HUNDREDS of baby deaths a year are being linked to pollution emitted by public waste incinerators.
The report comes after a detailed analysis of death rates across the country.
Dr Dick van Steenis, a retired GP who helped head the study, said: “The incinerators are burning all sorts of material from domestic waste to hazardous chemical and radioactive waste.
“The danger comes from the particles released into the atmosphere. They are of a size that can be easily inhaled into the lung where they lodge and cause damage to the body.”
The data has been collected from the latest official statistics covering the years 2003 to 2005.

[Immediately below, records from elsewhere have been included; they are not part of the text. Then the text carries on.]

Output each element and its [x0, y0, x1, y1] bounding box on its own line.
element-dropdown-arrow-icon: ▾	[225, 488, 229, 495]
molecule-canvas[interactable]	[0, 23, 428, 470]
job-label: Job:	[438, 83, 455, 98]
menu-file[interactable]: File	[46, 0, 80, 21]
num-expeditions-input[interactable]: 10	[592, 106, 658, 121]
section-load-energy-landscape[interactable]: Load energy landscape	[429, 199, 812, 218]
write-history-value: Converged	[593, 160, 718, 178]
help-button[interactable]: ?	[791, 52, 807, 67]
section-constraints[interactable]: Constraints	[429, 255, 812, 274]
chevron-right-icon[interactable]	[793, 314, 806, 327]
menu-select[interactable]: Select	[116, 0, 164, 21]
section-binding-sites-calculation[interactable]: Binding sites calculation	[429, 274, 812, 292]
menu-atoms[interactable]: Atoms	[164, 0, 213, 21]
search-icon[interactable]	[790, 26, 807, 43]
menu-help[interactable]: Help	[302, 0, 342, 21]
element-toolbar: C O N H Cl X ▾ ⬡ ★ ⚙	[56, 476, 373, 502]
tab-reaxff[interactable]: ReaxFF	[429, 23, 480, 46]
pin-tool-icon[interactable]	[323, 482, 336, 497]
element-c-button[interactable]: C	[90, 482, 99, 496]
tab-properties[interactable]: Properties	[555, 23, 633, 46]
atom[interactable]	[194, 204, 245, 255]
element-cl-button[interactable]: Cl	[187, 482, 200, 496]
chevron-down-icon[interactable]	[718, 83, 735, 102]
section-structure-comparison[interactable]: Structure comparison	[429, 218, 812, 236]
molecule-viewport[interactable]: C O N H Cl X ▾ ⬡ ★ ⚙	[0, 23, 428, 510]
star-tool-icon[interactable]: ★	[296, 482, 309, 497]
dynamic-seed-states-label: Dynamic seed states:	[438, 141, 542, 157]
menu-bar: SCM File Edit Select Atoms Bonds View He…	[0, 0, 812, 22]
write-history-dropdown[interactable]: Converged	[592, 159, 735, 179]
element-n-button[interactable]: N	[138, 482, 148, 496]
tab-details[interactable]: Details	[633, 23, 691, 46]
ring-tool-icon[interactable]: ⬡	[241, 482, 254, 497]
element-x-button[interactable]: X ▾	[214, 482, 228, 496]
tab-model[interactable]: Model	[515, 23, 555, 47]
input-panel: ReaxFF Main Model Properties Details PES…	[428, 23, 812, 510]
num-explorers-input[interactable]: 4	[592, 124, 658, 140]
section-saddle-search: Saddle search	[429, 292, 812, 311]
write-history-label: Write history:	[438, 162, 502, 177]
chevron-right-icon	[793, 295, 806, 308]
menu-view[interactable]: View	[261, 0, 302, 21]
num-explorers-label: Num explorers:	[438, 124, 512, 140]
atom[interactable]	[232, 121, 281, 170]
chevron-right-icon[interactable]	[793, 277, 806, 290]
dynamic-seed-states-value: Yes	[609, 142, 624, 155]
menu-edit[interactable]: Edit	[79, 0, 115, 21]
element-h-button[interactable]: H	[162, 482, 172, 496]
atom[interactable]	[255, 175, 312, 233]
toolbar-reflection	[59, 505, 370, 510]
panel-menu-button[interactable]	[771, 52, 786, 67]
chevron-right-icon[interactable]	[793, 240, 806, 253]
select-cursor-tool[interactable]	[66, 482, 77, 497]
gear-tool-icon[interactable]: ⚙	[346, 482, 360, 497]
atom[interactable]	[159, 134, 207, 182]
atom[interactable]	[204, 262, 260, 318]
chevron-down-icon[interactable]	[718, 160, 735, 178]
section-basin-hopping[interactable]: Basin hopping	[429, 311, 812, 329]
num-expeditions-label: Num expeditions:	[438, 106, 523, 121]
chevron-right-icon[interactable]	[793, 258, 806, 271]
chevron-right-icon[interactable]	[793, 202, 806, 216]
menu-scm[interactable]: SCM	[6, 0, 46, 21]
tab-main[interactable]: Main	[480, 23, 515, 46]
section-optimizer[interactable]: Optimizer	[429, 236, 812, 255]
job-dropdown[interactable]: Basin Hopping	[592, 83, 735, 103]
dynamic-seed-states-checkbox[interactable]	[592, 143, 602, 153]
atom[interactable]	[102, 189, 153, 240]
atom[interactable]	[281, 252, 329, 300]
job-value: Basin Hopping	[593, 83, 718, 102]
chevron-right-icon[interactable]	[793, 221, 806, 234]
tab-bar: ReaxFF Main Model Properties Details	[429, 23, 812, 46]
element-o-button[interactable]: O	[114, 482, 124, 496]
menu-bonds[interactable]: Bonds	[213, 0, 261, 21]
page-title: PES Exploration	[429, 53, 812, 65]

Dr van Steenis said that he had accounted for other factors that could increase the death rate such as social deprivation. He pointed out, for example, that “leafy middle-class areas” of west London were affected by emissions from a big incinerator at Colnbrook near Slough. In some parts around this plant infant mortality rates are treble the national average.
He said that while incinerator filters take out 99 per cent of particles, it is the ultra fine one per cent – the PM 2.5s – that can have chronic effects on health.
London Waste, which owns the Edmonton incinerator, said it had not seen the van Steenis report. A spokesman said: “We use a proven technology with a track record of safe operation and it is recognised throughout Europe as a safe and efficient method of energy generation.